Effective emission control of internal combustion engine exhaust gases with a catalytic converter requires precise control of the air/fuel ratio supplied to the engine cylinders. For this purpose, it is customary to install an oxygen sensor in the engine exhaust pipe, and to use the sensor output as a feedback signal for closed-loop fuel control.

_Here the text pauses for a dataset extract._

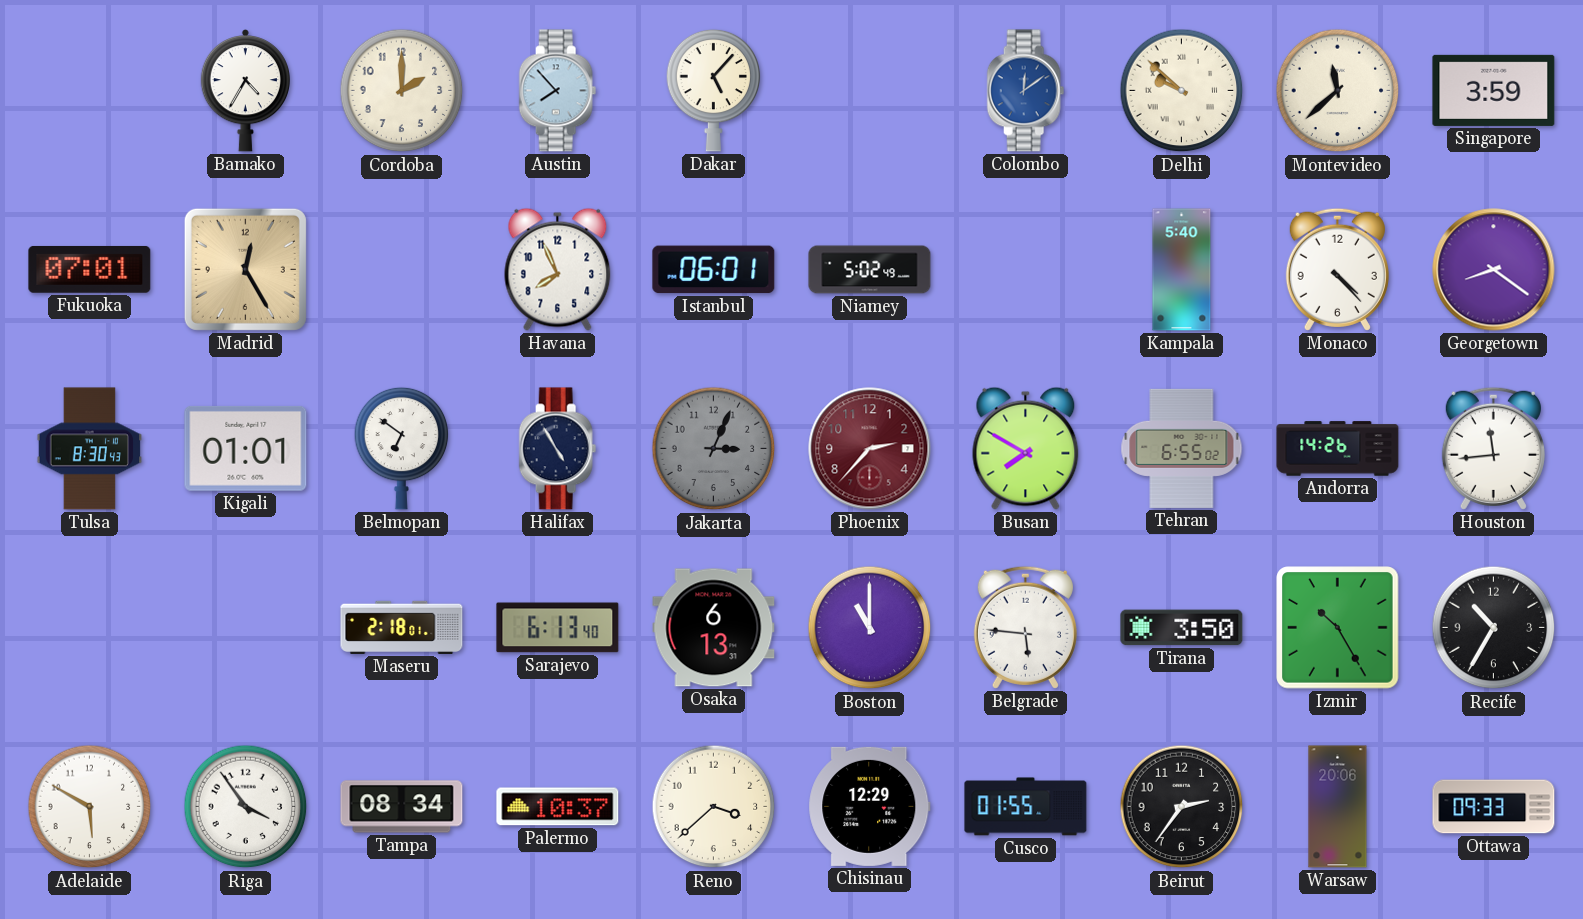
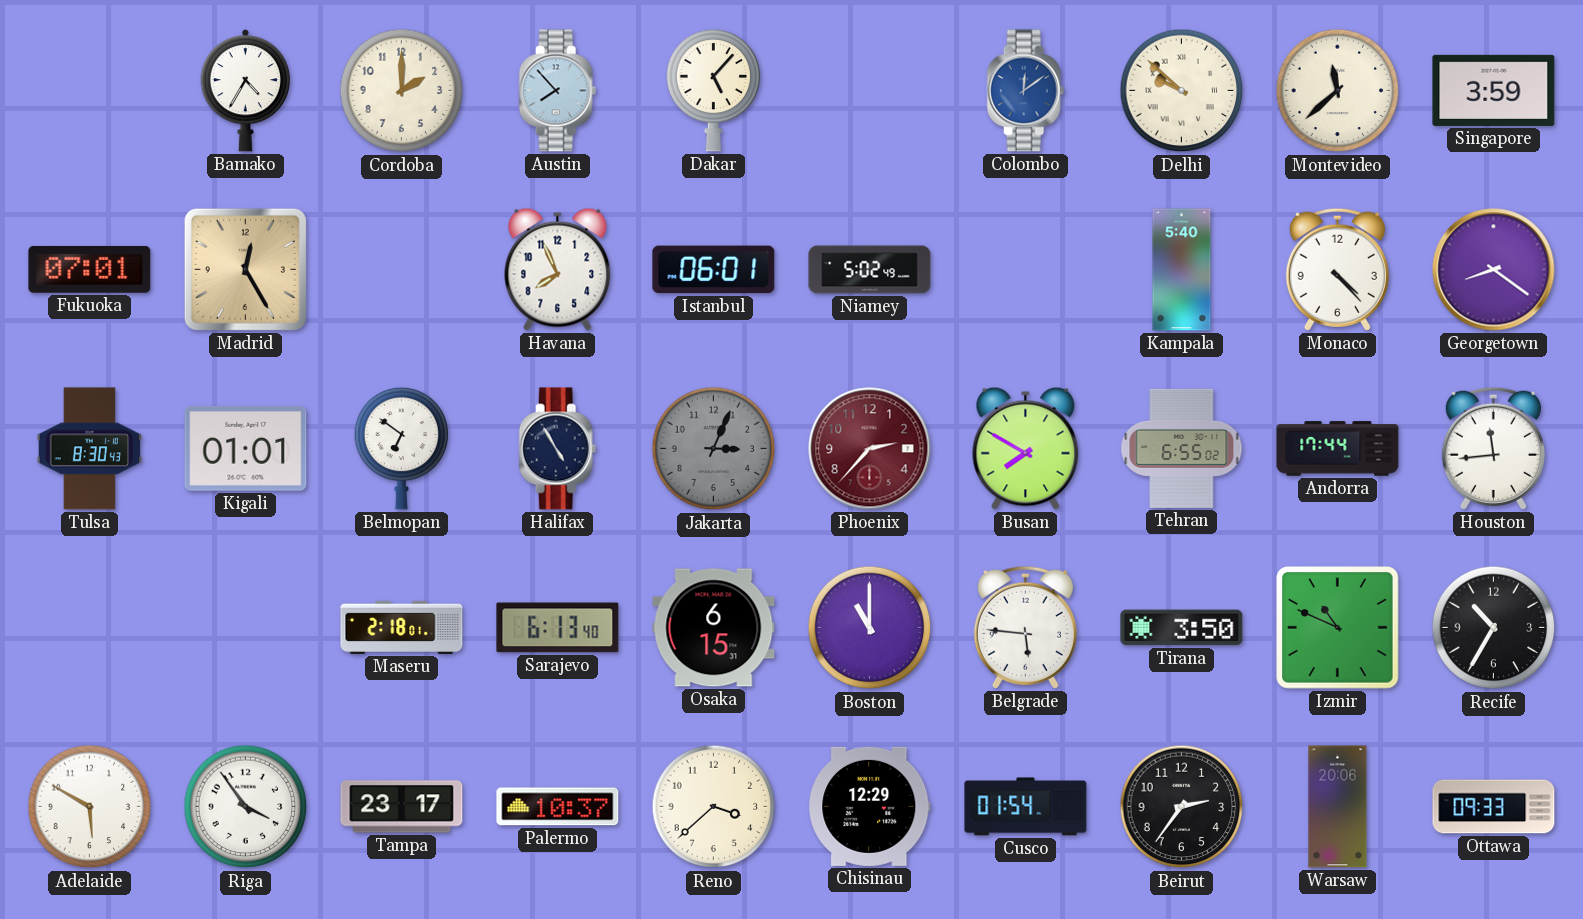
Andorra: 14:26 -> 17:44
Osaka: 6:13 -> 6:15
Izmir: 10:25 -> 10:49
Tampa: 08:34 -> 23:17
Cusco: 01:55 -> 01:54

In general, two different types of oxygen sensors are available for usage in automotive fuel control. The most common and least expensive sensor, referred to as a switching sensor, has a bi-stable output voltage that switches or toggles between first and second states corresponding to lean and rich conditions of the sensed exhaust gas, relative to a stoichiometric air/fuel ratio of approximately 14.7:1 for pump gasoline. The other type of oxygen sensor, referred to as a universal exhaust gas oxygen sensor, or wide-range oxygen sensor, has an analog output that varies in amplitude in relation to the deviation of the sensed exhaust gas from the stoichiometric air/fuel ratio. Of the two sensor types, the switching sensor is less expensive but provides limited information, whereas the wide-range sensor enables improved fuel control performance.
A portion of cost of the wide-range sensor is related to calibration; typically, the calibration is performed off-line by the sensor manufacturer, and active or passive elements in the sensor wiring harness are selected or programmed to provide a standard output voltage vs. air/fuel ratio transfer function. A related disadvantage of the wide-range sensor is that the sensor characteristics may tend to drift with age and/or other factors, leading to fuel control errors since the one-time calibration cannot account for the drift.